There is a pattern amongst the inverse trig derivatives:
d/(dx)[arcsinu] = 1/sqrt(1-u^2)*((du)/(dx))
d/(dx)[arccosu] = -1/sqrt(1-u^2)*((du)/(dx))
d/(dx)[arc secu] = 1/(|u|sqrt(u^2-1))*((du)/(dx))
d/(dx)[arc cscu] = -1/(|u|sqrt(u^2-1))*((du)/(dx))
d/(dx)[arctanu] = 1/(1+u^2)*((du)/(dx))
d/(dx)[arc cotu] = -1/(1+u^2)*((du)/(dx))
Notice though that Wolfram Alpha would say that the derivative of arc cscu is -1/(sqrt(1-1/(u^2))*u^2, but if you use its answer and manipulate it by calling the outer u^2 equal to |u||u| = |u|*sqrt(u^2) and distributing it into the square root, it will be equivalent. We can use both, though.

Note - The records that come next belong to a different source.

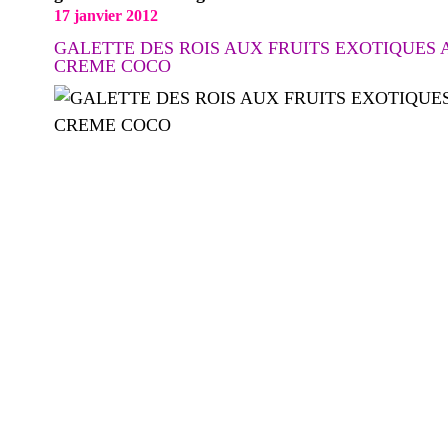
17 janvier 2012
GALETTE DES ROIS AUX FRUITS EXOTIQUES 
CREME COCO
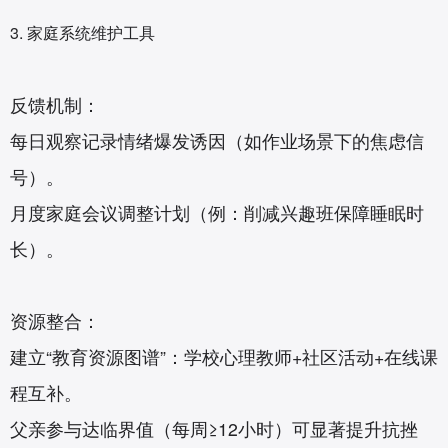
3. 家庭系统维护工具‌
反馈机制‌：
每日观察记录情绪爆发诱因（如作业场景下的焦虑信
号）。
月度家庭会议调整计划（例：削减兴趣班保障睡眠时
长）。
资源整合‌：
建立“教育资源图谱”：学校心理教师+社区活动+在线课
程互补。
父亲参与达临界值（每周≥12小时）可显著提升抗挫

d/(dx)[arc csc(x^2+1)] = -1/(|x^2+1|sqrt((x^2+1)^2-1))*(2x)
= -(2x)/(|x^2+1|sqrt((x^2+1)^2-1))
or...
d/(dx)[arc csc(x^2+1)] = -1/((x^2+1)^2sqrt(1-1/(x^2+1)^2))*(2x)
= -(2x)/((x^2+1)^2sqrt(1-1/(x^2+1)^2))